Streaming changes the execution model: the processor reads the document as a stream of events (start-element, text, end-element) and executes templates as each node passes by. At any point, only the current node and its ancestors are in memory.
#When You Need Streaming
-
The document is too large for available memory (multi-gigabyte XML exports)
-
You want to start producing output before the entire input is read
-
You are processing a continuous feed that never ends
-
You want to minimize memory footprint even for moderate-sized documents
#When You Do Not Need Streaming
-
Documents fit comfortably in memory (most XML files)
-
You need random access to the document (looking backward or forward freely)
-
The transformation requires multiple passes over the same data
C# parallel: The same trade-off exists in .NET. XmlDocument or XDocument loads everything into memory (like non-streaming XSLT). XmlReader and Utf8JsonReader stream through the data, but you lose the ability to navigate freely:
// Non-streaming: full tree in memory
var doc = XDocument.Load("huge-file.xml");
var items = doc.Descendants("item").Where(x => ...);
// Streaming: one node at a time
using var reader = XmlReader.Create("huge-file.xml");
while (reader.Read())
{
if (reader.NodeType == XmlNodeType.Element && reader.Name == "item")
{
// Process one item at a time
}
}XSLT streaming gives you the memory efficiency of XmlReader with the declarative power of templates.
#xsl:source-document
xsl:source-document (XSLT 3.0) loads an external document, optionally in streaming mode. It replaces the doc() function when you need streaming access.
#Basic Usage
<!-- Non-streaming (same as doc()) -->
<xsl:source-document href="data.xml">
<xsl:apply-templates select="./catalog/product"/>
</xsl:source-document>
<!-- Streaming mode -->
<xsl:source-document href="huge-data.xml" streamable="yes">
<xsl:apply-templates select="./catalog/product" mode="streaming"/>
</xsl:source-document>#Attributes
|
Attribute |
Values |
Description |
|---|---|---|
|
|
URI |
The document to load |
|
|
|
Whether to process the document as a stream |
|
|
Space-separated list of accumulator names |
Which accumulators to apply to this document |
|
|
|
Schema validation mode |
#Streaming Example: Extracting from a Large File
<xsl:stylesheet xmlns:xsl="http://www.w3.org/1999/XSL/Transform" version="3.0">
<xsl:mode name="streaming" streamable="yes"/>
<xsl:template match="/">
<summary>
<xsl:source-document href="transactions.xml" streamable="yes">
<xsl:apply-templates select="./transactions/transaction" mode="streaming"/>
</xsl:source-document>
</summary>
</xsl:template>
<xsl:template match="transaction[@amount > 10000]" mode="streaming">
<large-transaction id="{@id}" amount="{@amount}" date="{@date}"/>
</xsl:template>
<!-- Skip transactions under the threshold -->
<xsl:template match="transaction" mode="streaming"/>
</xsl:stylesheet>This stylesheet reads a potentially enormous transactions file and outputs only those exceeding $10,000, without ever loading the whole file into memory.

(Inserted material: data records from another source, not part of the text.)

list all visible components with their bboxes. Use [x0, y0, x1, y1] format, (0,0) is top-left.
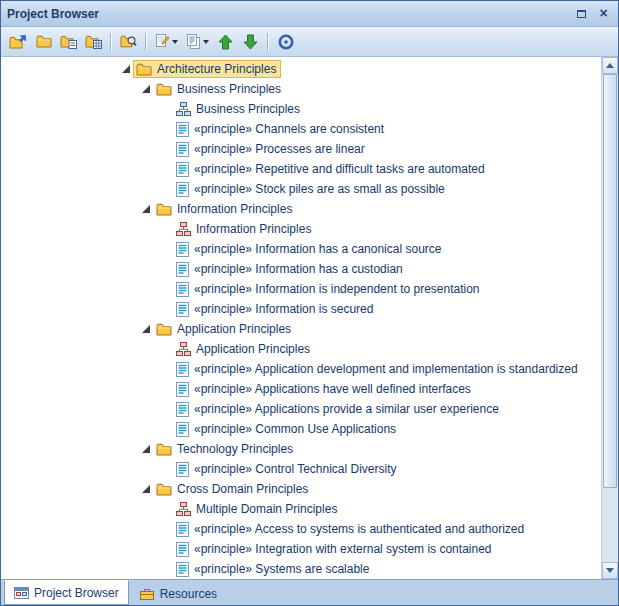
tree-node[interactable]: «principle» Application development and … [173, 360, 583, 378]
tree-node[interactable]: «principle» Stock piles are as small as … [173, 180, 450, 198]
tree-row[interactable]: «principle» Application development and … [1, 359, 601, 379]
principle-document-icon [176, 562, 189, 577]
expand-collapse-triangle-icon[interactable] [139, 82, 153, 96]
tree-node[interactable]: Cross Domain Principles [153, 480, 313, 498]
tree-node[interactable]: «principle» Information is independent t… [173, 280, 485, 298]
principle-document-icon [176, 362, 189, 377]
tree-node[interactable]: Application Principles [153, 320, 296, 338]
expand-collapse-triangle-icon[interactable] [139, 482, 153, 496]
tree-row[interactable]: «principle» Integration with external sy… [1, 539, 601, 559]
tree-node[interactable]: «principle» Integration with external sy… [173, 540, 497, 558]
tree-node[interactable]: «principle» Channels are consistent [173, 120, 389, 138]
tree-node-selected[interactable]: Architecture Principles [133, 60, 281, 78]
tree-item-label: «principle» Application development and … [194, 362, 578, 376]
tree-row[interactable]: «principle» Stock piles are as small as … [1, 179, 601, 199]
vertical-scrollbar[interactable] [601, 57, 618, 579]
find-in-browser-button[interactable] [117, 30, 140, 53]
tree-node[interactable]: «principle» Repetitive and difficult tas… [173, 160, 490, 178]
tree-row[interactable]: «principle» Channels are consistent [1, 119, 601, 139]
folder-icon [156, 323, 172, 336]
tree-item-label: «principle» Systems are scalable [194, 562, 369, 576]
tree-row[interactable]: Multiple Domain Principles [1, 499, 601, 519]
tree-node[interactable]: Information Principles [173, 220, 316, 238]
tree-row[interactable]: «principle» Common Use Applications [1, 419, 601, 439]
tree-node[interactable]: «principle» Control Technical Diversity [173, 460, 402, 478]
tree-item-label: Information Principles [177, 202, 292, 216]
tree-row[interactable]: Cross Domain Principles [1, 479, 601, 499]
tree-row[interactable]: Technology Principles [1, 439, 601, 459]
tree-item-label: Business Principles [177, 82, 281, 96]
tree-row[interactable]: «principle» Repetitive and difficult tas… [1, 159, 601, 179]
move-down-button[interactable] [239, 30, 262, 53]
duplicate-button[interactable] [183, 30, 212, 53]
tree-item-label: «principle» Applications provide a simil… [194, 402, 499, 416]
maximize-button[interactable] [573, 6, 590, 21]
tree-item-label: «principle» Repetitive and difficult tas… [194, 162, 485, 176]
tree-row[interactable]: Business Principles [1, 79, 601, 99]
tree-node[interactable]: «principle» Processes are linear [173, 140, 370, 158]
tree-node[interactable]: «principle» Applications have well defin… [173, 380, 476, 398]
tree-row[interactable]: «principle» Applications provide a simil… [1, 399, 601, 419]
scrollbar-track[interactable] [602, 74, 618, 562]
new-element-button[interactable] [82, 30, 105, 53]
scroll-up-button[interactable] [602, 57, 618, 74]
tree-node[interactable]: «principle» Common Use Applications [173, 420, 401, 438]
tree-node[interactable]: «principle» Applications provide a simil… [173, 400, 504, 418]
tree-row[interactable]: Application Principles [1, 319, 601, 339]
dropdown-chevron-icon[interactable] [172, 40, 178, 44]
expand-collapse-triangle-icon[interactable] [139, 202, 153, 216]
tree-row[interactable]: «principle» Processes are linear [1, 139, 601, 159]
resources-tab-icon [140, 588, 155, 600]
tree-row[interactable]: «principle» Applications have well defin… [1, 379, 601, 399]
tree-node[interactable]: «principle» Information is secured [173, 300, 378, 318]
expand-collapse-triangle-icon[interactable] [139, 442, 153, 456]
tree-item-label: Application Principles [196, 342, 310, 356]
tab-label: Resources [160, 587, 217, 601]
principle-document-icon [176, 542, 189, 557]
scrollbar-thumb[interactable] [603, 74, 617, 488]
tree-node[interactable]: «principle» Systems are scalable [173, 560, 374, 578]
tree-node[interactable]: «principle» Access to systems is authent… [173, 520, 529, 538]
tree-node[interactable]: «principle» Information has a canonical … [173, 240, 446, 258]
dropdown-chevron-icon[interactable] [203, 40, 209, 44]
tree-row[interactable]: «principle» Systems are scalable [1, 559, 601, 579]
titlebar[interactable]: Project Browser × [1, 1, 618, 27]
tree-row[interactable]: «principle» Information has a canonical … [1, 239, 601, 259]
tree-row[interactable]: «principle» Information is independent t… [1, 279, 601, 299]
tree-row[interactable]: «principle» Control Technical Diversity [1, 459, 601, 479]
edit-button[interactable] [152, 30, 181, 53]
expand-collapse-triangle-icon[interactable] [119, 62, 133, 76]
help-icon [278, 34, 294, 50]
principle-document-icon [176, 302, 189, 317]
new-package-button[interactable] [32, 30, 55, 53]
tree-row[interactable]: Information Principles [1, 199, 601, 219]
tree-node[interactable]: Business Principles [153, 80, 286, 98]
principle-document-icon [176, 242, 189, 257]
new-model-button[interactable] [6, 30, 30, 53]
tree-row[interactable]: Business Principles [1, 99, 601, 119]
tree-node[interactable]: «principle» Information has a custodian [173, 260, 408, 278]
maximize-icon [577, 10, 586, 18]
tree-row[interactable]: Information Principles [1, 219, 601, 239]
tree-row[interactable]: Architecture Principles [1, 59, 601, 79]
tree-node[interactable]: Multiple Domain Principles [173, 500, 342, 518]
new-element-icon [85, 35, 102, 49]
tree-row[interactable]: «principle» Information has a custodian [1, 259, 601, 279]
tree-node[interactable]: Technology Principles [153, 440, 298, 458]
scroll-down-button[interactable] [602, 562, 618, 579]
help-button[interactable] [274, 30, 297, 53]
tree-node[interactable]: Application Principles [173, 340, 315, 358]
tree-row[interactable]: «principle» Access to systems is authent… [1, 519, 601, 539]
green-arrow-down-icon [243, 34, 258, 50]
close-button[interactable]: × [595, 6, 612, 21]
move-up-button[interactable] [214, 30, 237, 53]
new-diagram-button[interactable] [57, 30, 80, 53]
tree-row[interactable]: Application Principles [1, 339, 601, 359]
tree-item-label: Architecture Principles [157, 62, 276, 76]
tree-node[interactable]: Information Principles [153, 200, 297, 218]
tab-resources[interactable]: Resources [130, 582, 227, 605]
tree-row[interactable]: «principle» Information is secured [1, 299, 601, 319]
tab-project-browser[interactable]: Project Browser [4, 580, 129, 605]
expand-collapse-triangle-icon[interactable] [139, 322, 153, 336]
tree-node[interactable]: Business Principles [173, 100, 305, 118]
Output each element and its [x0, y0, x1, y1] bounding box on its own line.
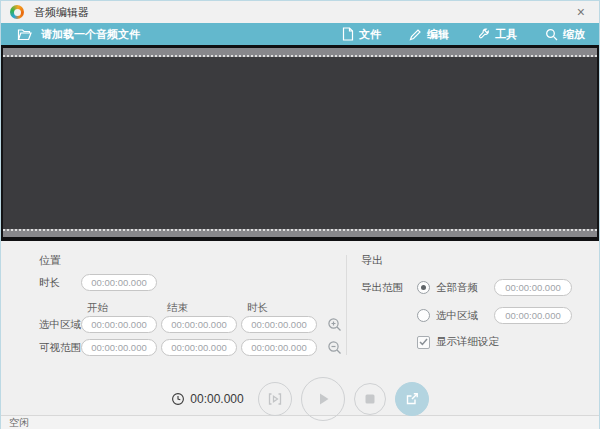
playback-time-value: 00:00.000: [190, 392, 243, 406]
close-icon[interactable]: ×: [577, 4, 585, 20]
radio-all-audio-label: 全部音频: [436, 281, 494, 295]
detail-settings-checkbox[interactable]: [417, 336, 430, 349]
col-header-start: 开始: [81, 301, 161, 315]
zoom-in-icon[interactable]: [327, 317, 342, 332]
visible-duration-field[interactable]: 00:00:00.000: [241, 339, 317, 356]
export-range-label: 导出范围: [361, 281, 417, 295]
export-icon: [404, 391, 420, 407]
stop-icon: [364, 393, 376, 405]
col-header-end: 结束: [161, 301, 241, 315]
wrench-icon: [477, 28, 490, 41]
menu-edit-label: 编辑: [427, 27, 449, 42]
play-selection-icon: [267, 391, 283, 407]
radio-all-audio[interactable]: [417, 281, 430, 294]
menu-zoom-label: 缩放: [563, 27, 585, 42]
pencil-icon: [409, 28, 422, 41]
transport-bar: 00:00.000: [1, 379, 599, 419]
selection-start-field[interactable]: 00:00:00.000: [81, 316, 157, 333]
position-section-title: 位置: [39, 253, 61, 268]
app-logo-icon: [10, 5, 24, 19]
selection-end-field[interactable]: 00:00:00.000: [161, 316, 237, 333]
check-icon: [419, 338, 428, 346]
radio-selected-area-label: 选中区域: [436, 309, 494, 323]
menu-file[interactable]: 文件: [342, 27, 381, 42]
waveform-bottom-scrollstrip[interactable]: [3, 229, 597, 237]
file-icon: [342, 27, 354, 41]
zoom-out-icon[interactable]: [327, 340, 342, 355]
clock-icon: [171, 392, 185, 406]
play-selection-button[interactable]: [258, 382, 292, 416]
magnifier-icon: [545, 28, 558, 41]
load-audio-label: 请加载一个音频文件: [41, 27, 140, 42]
visible-range-row: 可视范围 00:00:00.000 00:00:00.000 00:00:00.…: [39, 339, 342, 356]
play-icon: [314, 390, 332, 408]
visible-start-field[interactable]: 00:00:00.000: [81, 339, 157, 356]
playback-time: 00:00.000: [171, 392, 243, 406]
visible-range-label: 可视范围: [39, 341, 81, 355]
duration-row: 时长 00:00:00.000: [39, 274, 161, 291]
menu-group: 文件 编辑 工具: [342, 27, 585, 42]
selection-label: 选中区域: [39, 318, 81, 332]
waveform-area[interactable]: [1, 45, 599, 241]
duration-label: 时长: [39, 276, 81, 290]
visible-end-field[interactable]: 00:00:00.000: [161, 339, 237, 356]
menu-zoom[interactable]: 缩放: [545, 27, 585, 42]
title-bar: 音频编辑器 ×: [1, 1, 599, 23]
section-divider: [346, 255, 347, 355]
load-audio-button[interactable]: 请加载一个音频文件: [17, 27, 140, 42]
control-panel: 位置 时长 00:00:00.000 开始 结束 时长 选中区域 00:00:0…: [1, 241, 599, 415]
detail-settings-row: 显示详细设定: [417, 335, 499, 349]
export-section-title: 导出: [361, 253, 383, 268]
selection-row: 选中区域 00:00:00.000 00:00:00.000 00:00:00.…: [39, 316, 342, 333]
export-range-row: 导出范围 全部音频 00:00:00.000: [361, 279, 576, 296]
menu-tools[interactable]: 工具: [477, 27, 517, 42]
export-button[interactable]: [395, 382, 429, 416]
detail-settings-label: 显示详细设定: [436, 335, 499, 349]
radio-selected-area[interactable]: [417, 309, 430, 322]
menu-file-label: 文件: [359, 27, 381, 42]
menu-edit[interactable]: 编辑: [409, 27, 449, 42]
duration-field[interactable]: 00:00:00.000: [81, 274, 157, 291]
window-title: 音频编辑器: [34, 5, 89, 20]
export-selection-field[interactable]: 00:00:00.000: [494, 307, 572, 324]
column-headers: 开始 结束 时长: [81, 301, 321, 315]
stop-button[interactable]: [354, 383, 386, 415]
col-header-duration: 时长: [241, 301, 321, 315]
waveform-top-scrollstrip[interactable]: [3, 48, 597, 57]
play-button[interactable]: [301, 377, 345, 421]
selection-duration-field[interactable]: 00:00:00.000: [241, 316, 317, 333]
menu-tools-label: 工具: [495, 27, 517, 42]
app-window: 音频编辑器 × 请加载一个音频文件 文件: [0, 0, 600, 429]
export-all-field[interactable]: 00:00:00.000: [494, 279, 572, 296]
waveform-canvas[interactable]: [3, 57, 597, 229]
export-selection-row: 选中区域 00:00:00.000: [417, 307, 576, 324]
open-folder-icon: [17, 28, 32, 41]
main-toolbar: 请加载一个音频文件 文件 编辑: [1, 23, 599, 45]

#Replacing doc() with xsl:source-document
The doc() function always builds a full in-memory tree. If you are migrating to streaming, replace doc() calls with xsl:source-document:
<!-- Before: non-streaming -->
<xsl:variable name="data" select="doc('large-file.xml')"/>
<xsl:for-each select="$data//record">
<!-- ... -->
</xsl:for-each>
<!-- After: streaming -->
<xsl:source-document href="large-file.xml" streamable="yes">
<xsl:for-each select="./records/record">
<!-- ... -->
</xsl:for-each>
</xsl:source-document>Note the change from $data//record (using the // descendant axis, which requires random access) to ./records/record (a direct child path, which is streamable).
#xsl:accumulator and xsl:accumulator-rule
Accumulators maintain running state as the processor streams through a document. They solve the problem that streaming templates cannot look backward — once a node has passed, it is gone. An accumulator watches the stream and updates a value as each matching node passes by.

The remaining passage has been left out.